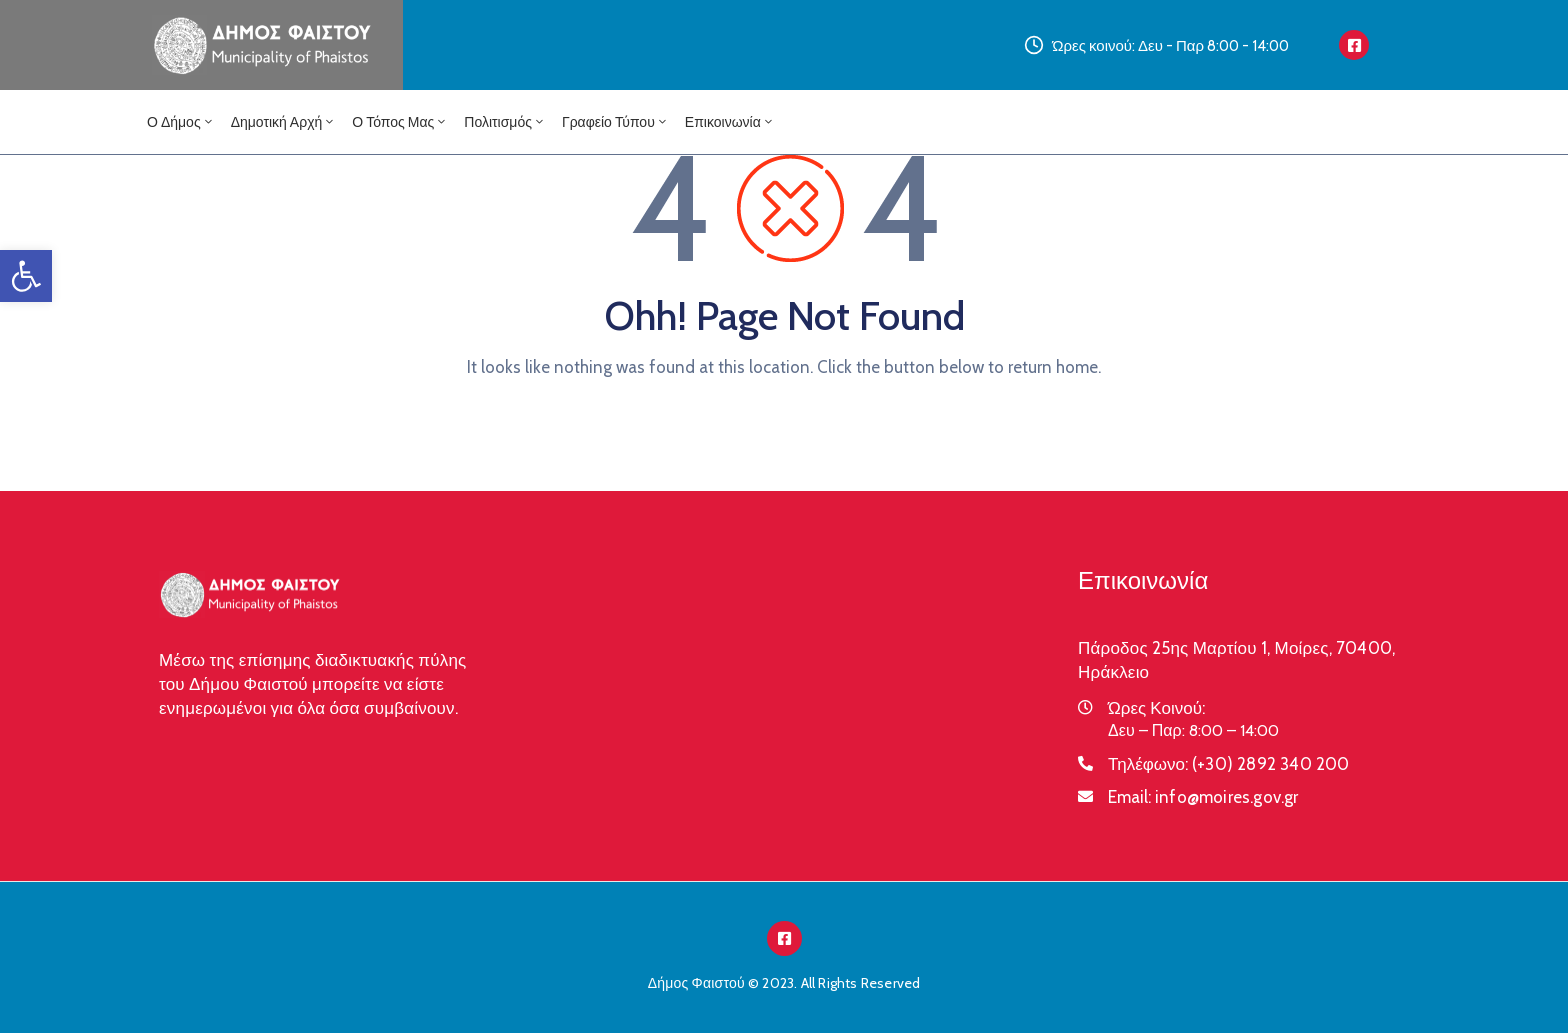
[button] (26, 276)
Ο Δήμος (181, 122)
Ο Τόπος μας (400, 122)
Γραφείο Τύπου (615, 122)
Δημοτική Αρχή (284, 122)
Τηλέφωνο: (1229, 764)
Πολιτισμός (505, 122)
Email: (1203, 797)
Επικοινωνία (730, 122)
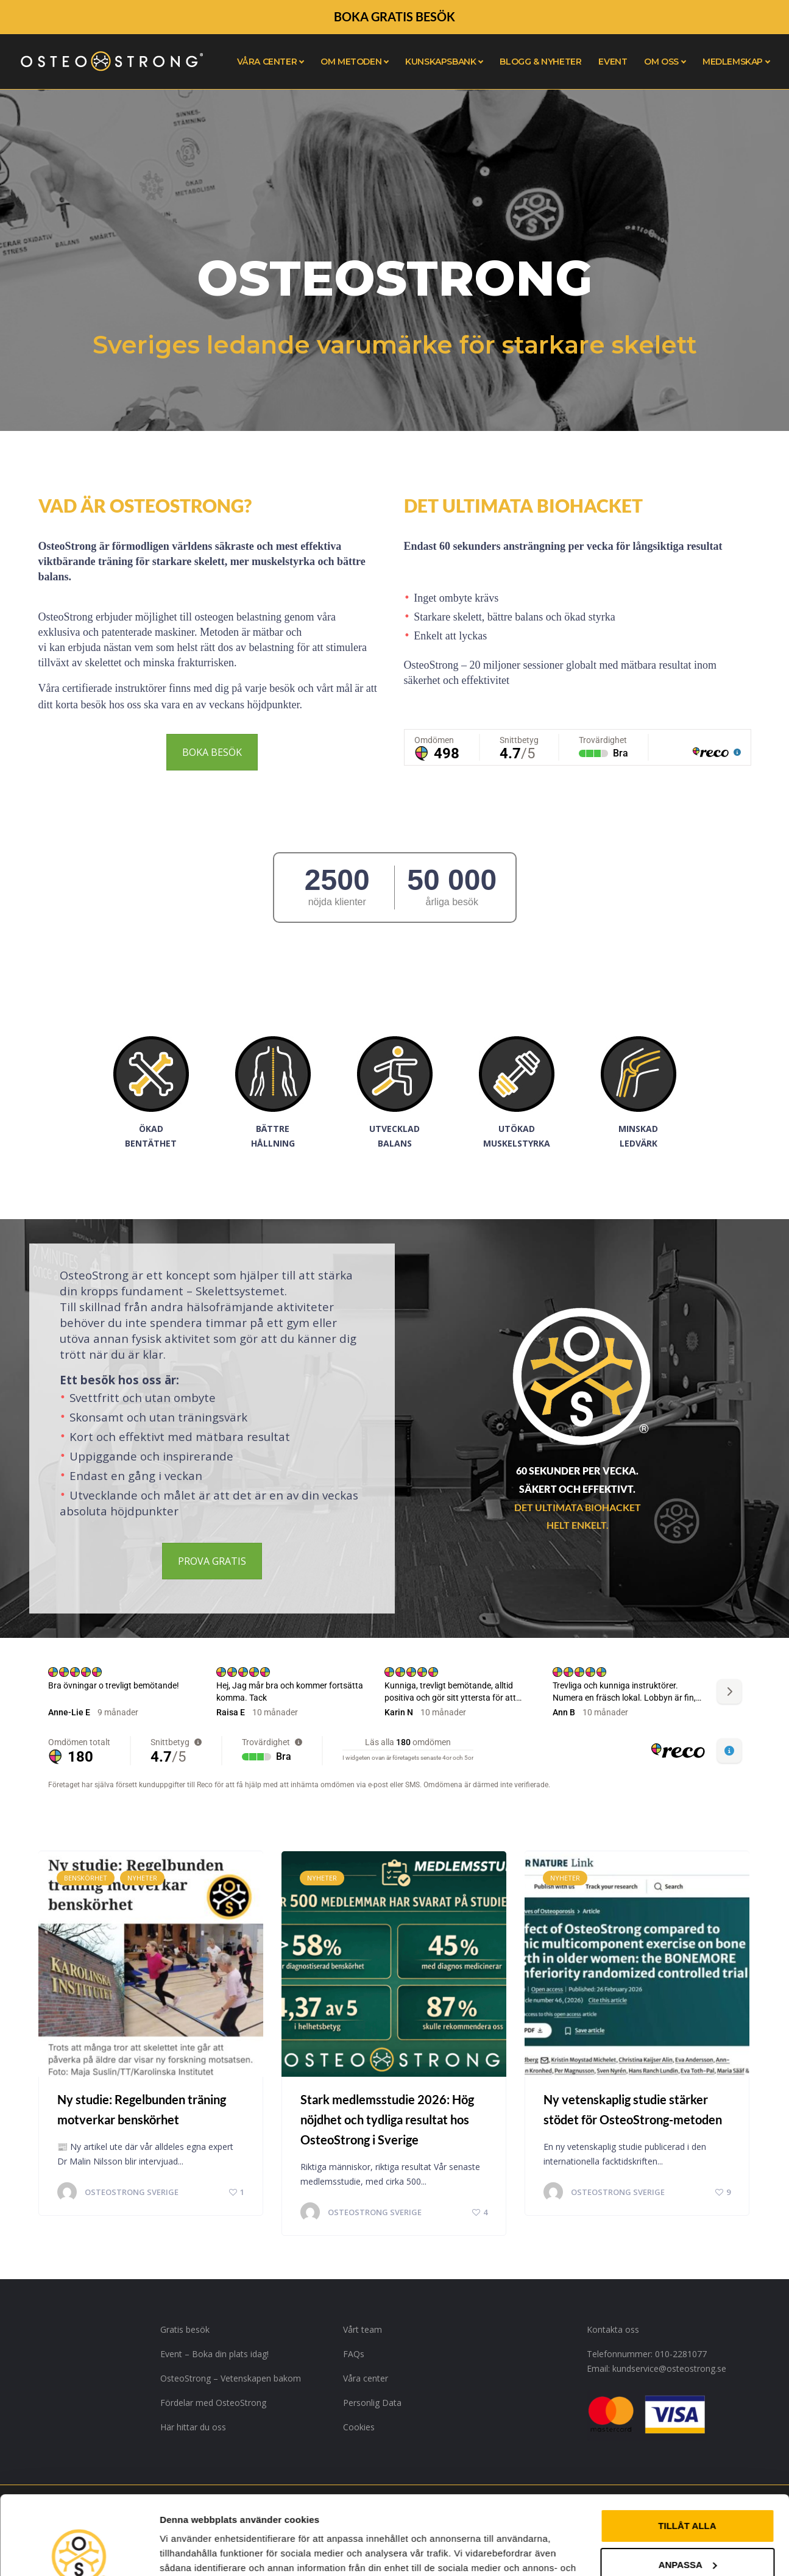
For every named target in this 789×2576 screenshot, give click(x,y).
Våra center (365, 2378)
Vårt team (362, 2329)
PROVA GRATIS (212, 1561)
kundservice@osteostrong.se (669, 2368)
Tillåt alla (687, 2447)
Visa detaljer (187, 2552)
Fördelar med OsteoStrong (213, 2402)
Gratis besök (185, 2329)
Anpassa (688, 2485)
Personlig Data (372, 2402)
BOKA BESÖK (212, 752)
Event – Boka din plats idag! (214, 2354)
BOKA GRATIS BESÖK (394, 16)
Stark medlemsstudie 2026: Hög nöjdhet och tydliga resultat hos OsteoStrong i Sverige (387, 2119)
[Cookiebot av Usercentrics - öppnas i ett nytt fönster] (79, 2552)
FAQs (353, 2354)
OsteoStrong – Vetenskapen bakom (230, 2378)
━━━━━━━━━━━━━━━━━━━━━━━━━━━━━━
[Aim of the task]: Each line from the one containing "Anpassa (688, 2485)" through the end of the entries, both included, is to be returned exactly, with no other lines.

[Result for this task]:
Anpassa (688, 2485)
Personlig Data (372, 2402)
BOKA BESÖK (212, 752)
Event – Boka din plats idag! (214, 2354)
BOKA GRATIS BESÖK (394, 16)
Stark medlemsstudie 2026: Hög nöjdhet och tydliga resultat hos OsteoStrong i Sverige (387, 2119)
[Cookiebot av Usercentrics - öppnas i ett nytt fönster] (79, 2552)
FAQs (353, 2354)
OsteoStrong – Vetenskapen bakom (230, 2378)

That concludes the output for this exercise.